Three Ways to Expand the Kindle Fire’s Limited Storage Space
The Kindle Fire is Amazon’s first tablet and while it has a lot of good things going for it, one of the three biggest disappointments with the Kindle Fire is the fact that it comes with just 5.37 GB of available storage space (plus an additional 1.17 GB for apps) and doesn’t have any memory card slots or support for USB drives for memory expansion.
Amazon opted to use the opportunity to promote their cloud storage service on the Kindle Fire instead, where you store your files online with Amazon to access them from anywhere you have an internet connection. Cloud storage is a good option, and you can use other cloud storage services too (more on this below), but there are some other ways to add more storage, ones that don’t require you to be connected to the internet to use them.
Three ways to increase the Kindle Fire’s storage space
#1. Kingston Wi-Drive – The Kingston Wi-Drive is an external hard drive that connects to the Kindle Fire using Wi-Fi. Kingston Wi-Drives come in 16 GB and 32 GB varieties, and soon 64 GB as well. They work with Apple’s iDevices too.
Up to three devices can be connected to a Kingston Wi-Drive at a time, and each user can access different content simultaneously. You use the Wi-Drive Android app on the Kindle Fire to access the device. The Wi-Drive also lets you connect to a second network so you can access the internet while using it.
#2. Splashtop Remote Desktop – The Kingston Wi-Drive is a good option is you want portable storage and the ability to easily share it with other devices at the same time, but if you want to easily access all the files on your PC and stream them to the Kindle Fire, the Splashtop Remote Desktop App can do just that.
You can literally access and use all your programs and files on your computer from the Kindle Fire itself. And as long as your computer is turned on and has Splashtop Streamer running you can access it from anywhere your Kindle Fire has an internet connection.
There are also other apps that you can use to access your computer to transfer and stream media from a Kindle Fire and vice versa.
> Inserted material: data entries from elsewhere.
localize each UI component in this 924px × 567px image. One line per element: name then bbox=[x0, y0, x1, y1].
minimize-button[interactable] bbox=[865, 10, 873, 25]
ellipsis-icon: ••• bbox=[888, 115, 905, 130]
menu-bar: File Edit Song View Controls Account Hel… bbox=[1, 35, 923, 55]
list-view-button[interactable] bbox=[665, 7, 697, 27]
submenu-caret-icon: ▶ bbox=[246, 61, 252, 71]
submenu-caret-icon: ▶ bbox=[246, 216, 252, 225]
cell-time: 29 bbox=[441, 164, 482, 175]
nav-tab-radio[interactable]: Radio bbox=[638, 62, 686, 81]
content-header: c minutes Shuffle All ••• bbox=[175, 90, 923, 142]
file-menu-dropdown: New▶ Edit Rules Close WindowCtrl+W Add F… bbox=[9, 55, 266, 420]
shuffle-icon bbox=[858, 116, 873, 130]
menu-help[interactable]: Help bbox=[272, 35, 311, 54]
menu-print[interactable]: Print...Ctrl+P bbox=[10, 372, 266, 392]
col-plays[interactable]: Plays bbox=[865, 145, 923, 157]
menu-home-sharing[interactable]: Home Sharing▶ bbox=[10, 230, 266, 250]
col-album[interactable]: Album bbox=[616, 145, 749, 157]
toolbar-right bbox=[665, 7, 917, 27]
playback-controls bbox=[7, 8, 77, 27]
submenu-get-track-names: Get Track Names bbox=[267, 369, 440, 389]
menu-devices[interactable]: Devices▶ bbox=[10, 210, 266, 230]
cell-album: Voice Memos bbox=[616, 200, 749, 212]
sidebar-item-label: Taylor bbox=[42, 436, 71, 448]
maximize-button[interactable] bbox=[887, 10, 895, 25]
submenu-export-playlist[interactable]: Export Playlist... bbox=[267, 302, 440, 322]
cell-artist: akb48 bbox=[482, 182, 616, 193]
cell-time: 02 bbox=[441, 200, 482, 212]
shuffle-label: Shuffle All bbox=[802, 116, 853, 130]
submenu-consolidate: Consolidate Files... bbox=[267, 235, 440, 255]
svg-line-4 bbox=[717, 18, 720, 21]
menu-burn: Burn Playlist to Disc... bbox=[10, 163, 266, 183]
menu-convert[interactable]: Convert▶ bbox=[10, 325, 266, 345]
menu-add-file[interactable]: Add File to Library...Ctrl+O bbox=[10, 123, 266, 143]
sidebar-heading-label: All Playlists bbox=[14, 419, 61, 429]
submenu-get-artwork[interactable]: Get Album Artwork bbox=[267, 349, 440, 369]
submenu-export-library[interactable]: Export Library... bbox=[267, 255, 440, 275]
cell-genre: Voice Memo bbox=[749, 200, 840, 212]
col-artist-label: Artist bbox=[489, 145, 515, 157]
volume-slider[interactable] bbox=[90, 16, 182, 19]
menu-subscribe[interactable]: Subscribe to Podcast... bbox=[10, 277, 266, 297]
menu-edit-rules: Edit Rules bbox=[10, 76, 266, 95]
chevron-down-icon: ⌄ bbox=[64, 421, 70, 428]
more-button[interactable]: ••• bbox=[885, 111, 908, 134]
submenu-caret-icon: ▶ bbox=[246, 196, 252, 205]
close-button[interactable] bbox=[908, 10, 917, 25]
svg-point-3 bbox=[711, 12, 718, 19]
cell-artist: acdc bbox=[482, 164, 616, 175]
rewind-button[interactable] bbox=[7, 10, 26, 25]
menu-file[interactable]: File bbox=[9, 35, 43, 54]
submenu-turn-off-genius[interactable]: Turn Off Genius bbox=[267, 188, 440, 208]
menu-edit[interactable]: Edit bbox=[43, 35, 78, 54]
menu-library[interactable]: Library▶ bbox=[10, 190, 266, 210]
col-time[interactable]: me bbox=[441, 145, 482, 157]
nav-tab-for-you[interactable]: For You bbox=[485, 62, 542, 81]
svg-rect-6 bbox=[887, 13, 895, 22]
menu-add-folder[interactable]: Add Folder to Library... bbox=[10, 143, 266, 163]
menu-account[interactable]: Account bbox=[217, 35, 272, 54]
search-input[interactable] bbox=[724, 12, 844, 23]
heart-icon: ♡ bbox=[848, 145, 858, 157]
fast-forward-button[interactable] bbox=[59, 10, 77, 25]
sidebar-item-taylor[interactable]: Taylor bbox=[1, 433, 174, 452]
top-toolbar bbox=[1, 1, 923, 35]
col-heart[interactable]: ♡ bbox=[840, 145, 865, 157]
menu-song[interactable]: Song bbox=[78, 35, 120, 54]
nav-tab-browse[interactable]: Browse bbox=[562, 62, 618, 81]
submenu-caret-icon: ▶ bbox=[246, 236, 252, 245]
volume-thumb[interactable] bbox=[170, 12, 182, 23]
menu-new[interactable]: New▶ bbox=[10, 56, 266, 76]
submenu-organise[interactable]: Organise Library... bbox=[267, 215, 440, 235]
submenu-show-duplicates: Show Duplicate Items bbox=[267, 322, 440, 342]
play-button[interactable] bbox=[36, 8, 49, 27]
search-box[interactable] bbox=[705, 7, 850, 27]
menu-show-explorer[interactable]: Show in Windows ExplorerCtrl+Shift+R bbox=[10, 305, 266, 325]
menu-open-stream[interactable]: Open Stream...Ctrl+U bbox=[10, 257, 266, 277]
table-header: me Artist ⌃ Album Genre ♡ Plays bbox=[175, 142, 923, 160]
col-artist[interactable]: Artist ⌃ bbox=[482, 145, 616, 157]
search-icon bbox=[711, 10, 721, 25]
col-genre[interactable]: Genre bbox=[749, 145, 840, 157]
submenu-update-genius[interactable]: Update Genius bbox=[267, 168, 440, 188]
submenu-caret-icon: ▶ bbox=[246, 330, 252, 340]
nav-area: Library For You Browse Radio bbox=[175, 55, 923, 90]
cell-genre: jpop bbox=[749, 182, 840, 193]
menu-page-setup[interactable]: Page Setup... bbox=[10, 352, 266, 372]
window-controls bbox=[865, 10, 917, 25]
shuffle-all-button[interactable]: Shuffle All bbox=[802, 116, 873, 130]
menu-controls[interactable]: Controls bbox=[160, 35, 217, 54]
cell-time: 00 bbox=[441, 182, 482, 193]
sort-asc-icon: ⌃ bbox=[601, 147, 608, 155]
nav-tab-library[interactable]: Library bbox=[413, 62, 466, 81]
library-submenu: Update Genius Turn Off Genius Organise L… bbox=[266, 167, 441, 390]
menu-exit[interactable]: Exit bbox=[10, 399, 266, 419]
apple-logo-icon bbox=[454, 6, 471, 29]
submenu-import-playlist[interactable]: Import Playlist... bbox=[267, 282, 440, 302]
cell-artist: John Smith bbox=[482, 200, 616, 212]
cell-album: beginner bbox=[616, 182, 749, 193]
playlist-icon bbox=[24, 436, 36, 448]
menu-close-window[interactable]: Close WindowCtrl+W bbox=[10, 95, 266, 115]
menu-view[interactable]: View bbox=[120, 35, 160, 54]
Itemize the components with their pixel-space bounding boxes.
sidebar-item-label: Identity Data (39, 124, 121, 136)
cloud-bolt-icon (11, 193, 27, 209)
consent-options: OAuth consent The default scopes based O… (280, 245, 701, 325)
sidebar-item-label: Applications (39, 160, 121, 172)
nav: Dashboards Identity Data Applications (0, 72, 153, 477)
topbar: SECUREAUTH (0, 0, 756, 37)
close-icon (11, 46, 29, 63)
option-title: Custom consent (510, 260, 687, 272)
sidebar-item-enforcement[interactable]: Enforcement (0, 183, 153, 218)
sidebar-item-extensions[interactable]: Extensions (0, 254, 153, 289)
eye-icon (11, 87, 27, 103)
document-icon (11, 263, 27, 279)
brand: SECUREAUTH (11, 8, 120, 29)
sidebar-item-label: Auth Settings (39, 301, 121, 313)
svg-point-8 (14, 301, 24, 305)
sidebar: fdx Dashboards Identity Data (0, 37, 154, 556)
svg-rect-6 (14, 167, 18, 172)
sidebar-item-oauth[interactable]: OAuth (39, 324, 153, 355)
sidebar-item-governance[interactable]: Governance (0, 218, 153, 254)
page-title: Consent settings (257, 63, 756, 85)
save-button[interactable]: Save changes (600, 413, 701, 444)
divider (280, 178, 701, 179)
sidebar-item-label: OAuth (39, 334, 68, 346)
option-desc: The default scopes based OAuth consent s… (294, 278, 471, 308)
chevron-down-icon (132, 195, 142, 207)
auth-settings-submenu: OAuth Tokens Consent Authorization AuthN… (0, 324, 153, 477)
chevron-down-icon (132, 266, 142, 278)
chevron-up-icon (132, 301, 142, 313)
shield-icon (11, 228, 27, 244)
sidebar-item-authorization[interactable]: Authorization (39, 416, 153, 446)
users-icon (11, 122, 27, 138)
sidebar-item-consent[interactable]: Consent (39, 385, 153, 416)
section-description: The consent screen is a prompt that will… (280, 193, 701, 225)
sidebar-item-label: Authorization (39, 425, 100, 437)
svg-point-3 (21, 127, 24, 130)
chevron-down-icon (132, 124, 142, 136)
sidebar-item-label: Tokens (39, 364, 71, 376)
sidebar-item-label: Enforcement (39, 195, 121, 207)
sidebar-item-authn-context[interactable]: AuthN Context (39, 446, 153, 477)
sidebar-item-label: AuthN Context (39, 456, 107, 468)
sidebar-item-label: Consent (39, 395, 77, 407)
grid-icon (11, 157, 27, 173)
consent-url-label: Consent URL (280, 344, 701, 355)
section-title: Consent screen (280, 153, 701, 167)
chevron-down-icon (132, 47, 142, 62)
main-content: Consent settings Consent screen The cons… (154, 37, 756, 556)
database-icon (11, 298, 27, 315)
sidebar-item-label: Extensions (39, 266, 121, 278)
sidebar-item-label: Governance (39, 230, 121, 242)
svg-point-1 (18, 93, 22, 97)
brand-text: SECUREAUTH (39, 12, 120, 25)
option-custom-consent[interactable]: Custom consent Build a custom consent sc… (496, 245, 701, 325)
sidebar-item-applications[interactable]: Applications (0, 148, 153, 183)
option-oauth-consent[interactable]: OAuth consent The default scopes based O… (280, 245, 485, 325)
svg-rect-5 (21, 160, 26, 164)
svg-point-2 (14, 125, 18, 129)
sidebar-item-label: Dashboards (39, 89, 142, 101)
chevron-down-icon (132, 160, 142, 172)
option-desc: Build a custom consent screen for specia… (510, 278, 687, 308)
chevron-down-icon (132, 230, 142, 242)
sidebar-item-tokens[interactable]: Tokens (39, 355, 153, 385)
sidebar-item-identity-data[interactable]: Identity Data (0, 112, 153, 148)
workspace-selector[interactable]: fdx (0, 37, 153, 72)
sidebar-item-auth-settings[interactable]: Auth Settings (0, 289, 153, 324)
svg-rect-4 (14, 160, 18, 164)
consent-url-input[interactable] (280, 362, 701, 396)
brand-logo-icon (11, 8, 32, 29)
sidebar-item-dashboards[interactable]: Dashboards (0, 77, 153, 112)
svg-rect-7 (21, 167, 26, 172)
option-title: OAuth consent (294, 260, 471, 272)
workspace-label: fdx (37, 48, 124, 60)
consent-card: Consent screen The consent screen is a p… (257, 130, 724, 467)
WiFi File Explorer PRO is one example and is available from the Amazon appstore on the Kindle Fire.
#3. Kindle Fire Cloud Storage – Amazon isn’t the only place that offers cloud storage; there are many choices. Below are three that I’m familiar with that work on the Kindle Fire, and each offers free space. Sign up for all three and you’ll already have over 12 GB of free space, with the potential of getting up to 50 GB or more in free storage space by referring others.
Amazon Cloud Drive – You automatically get 5 GB of free storage space, plus unlimited space for photos, with new Kindle Fire tablets. Plans are $12 per year for the standard option and $60 per year for unlimited storage.
SugarSync – Get 5 GB free for signing up and up to an additional 32 GB for referring others to the free plan, or you can get limitless free space if your referrals sign up for a paid plan. Paid plans start at 30 GB for $4.99/month or $49.99/year and go up to 500 GB for $39.99/month or $399/year, with 60, 100, and 250 GB plans in between. Update: They no longer offer free plans.
Dropbox – Starts out with 2 GB of free space, and can be built up to 10 GB of free space by getting other people to sign up. Paid plans are 50 GB for $99 per year or $9.99 a month; 100 GB is $199/year or $19.99/month. The Dropbox Android app is available from the Amazon appstore but it doesn’t show up from the Kindle Fire, at least not yet. But you can download and install the app directly from the Dropbox website (link above) as long as you have 3rd party app installs enabled on the Kindle Fire in the setting menu.